--- Problem requirements ---
Take from the data every line in which the word "capital" is found.

[Collection entries]

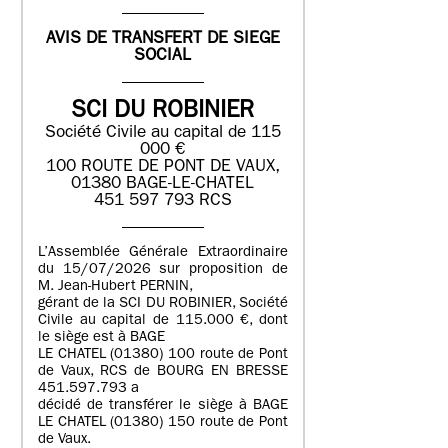
AVIS DE TRANSFERT DE SIEGE
SOCIAL
SCI DU ROBINIER
Société Civile au capital de 115
000 €
100 ROUTE DE PONT DE VAUX,
01380 BAGE-LE-CHATEL
451 597 793 RCS
L’Assemblée Générale Extraordinaire
du 15/07/2026 sur proposition de
M. Jean-Hubert PERNIN,
gérant de la SCI DU ROBINIER, Société
Civile au capital de 115.000 €, dont
le siège est à BAGE
LE CHATEL (01380) 100 route de Pont
de Vaux, RCS de BOURG EN BRESSE
451.597.793 a
décidé de transférer le siège à BAGE
LE CHATEL (01380) 150 route de Pont
de Vaux.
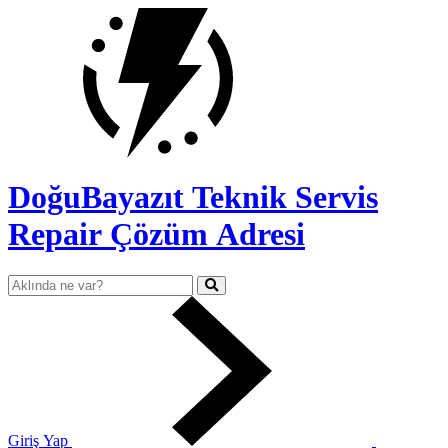
DoğuBayazıt Teknik Servis
Repair Çözüm Adresi
Giriş Yap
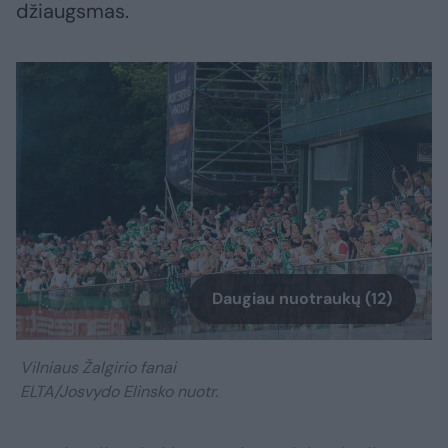
džiaugsmas.
Daugiau nuotraukų (12)
Vilniaus Žalgirio fanai
ELTA/Josvydo Elinsko nuotr.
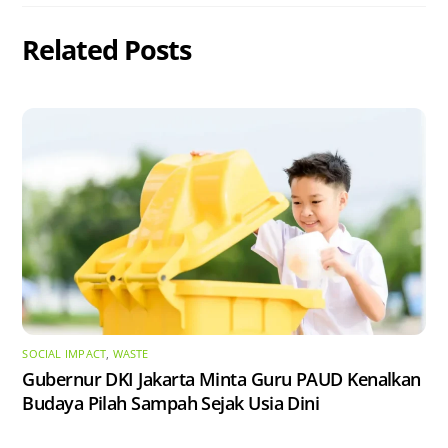
Related Posts
SOCIAL IMPACT
,
WASTE
Gubernur DKI Jakarta Minta Guru PAUD Kenalkan
Budaya Pilah Sampah Sejak Usia Dini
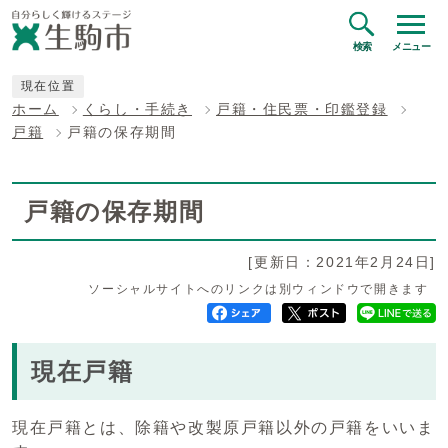
検索
メニュー
現在位置
ホーム
くらし・手続き
戸籍・住民票・印鑑登録
戸籍
戸籍の保存期間
戸籍の保存期間
[更新日：2021年2月24日]
ソーシャルサイトへのリンクは別ウィンドウで開きます
現在戸籍
現在戸籍とは、除籍や改製原戸籍以外の戸籍をいいま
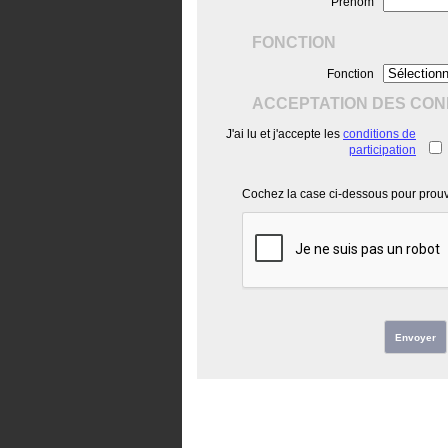
Prénom
FONCTION
Fonction
ACCEPTATION DES COND
J'ai lu et j'accepte les
conditions de
participation
Cochez la case ci-dessous pour prouve
Envoyer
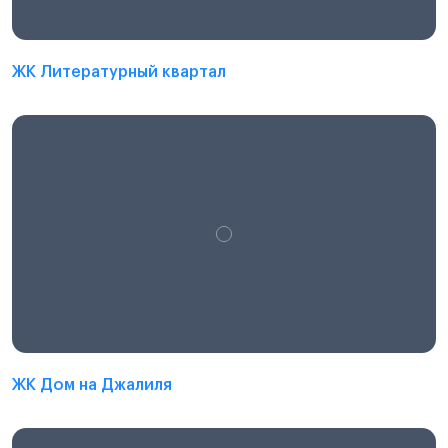
ЖК Литературный квартал
ЖК Дом на Джалиля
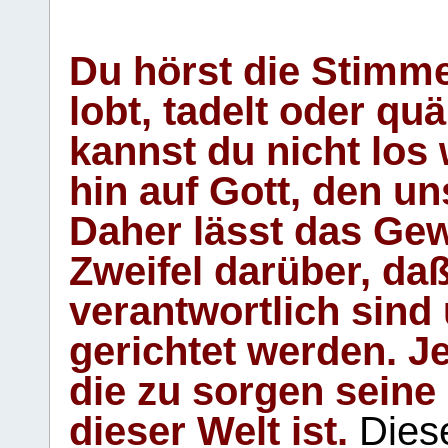
Du hörst die Stimm
lobt, tadelt oder qu
kannst du nicht los 
hin auf Gott, den u
Daher lässt das Gew
Zweifel darüber, daß
verantwortlich sind
gerichtet werden. Je
die zu sorgen seine
dieser Welt ist.
Diese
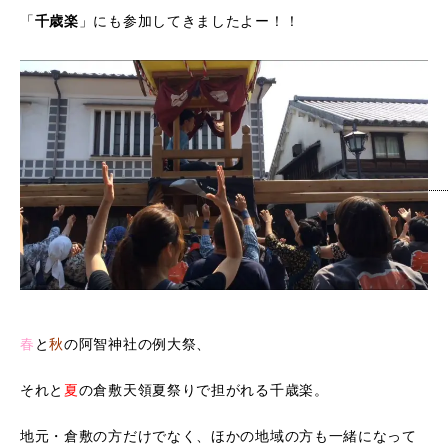
「
」にも参加してきましたよー！！
千歳楽
春
と
秋
の阿智神社の例大祭、
それと
夏
の倉敷天領夏祭りで担がれる千歳楽。
地元・倉敷の方だけでなく、ほかの地域の方も一緒になって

--- Task answer ---
Société Civile au capital de 115
Civile au capital de 115.000 €, dont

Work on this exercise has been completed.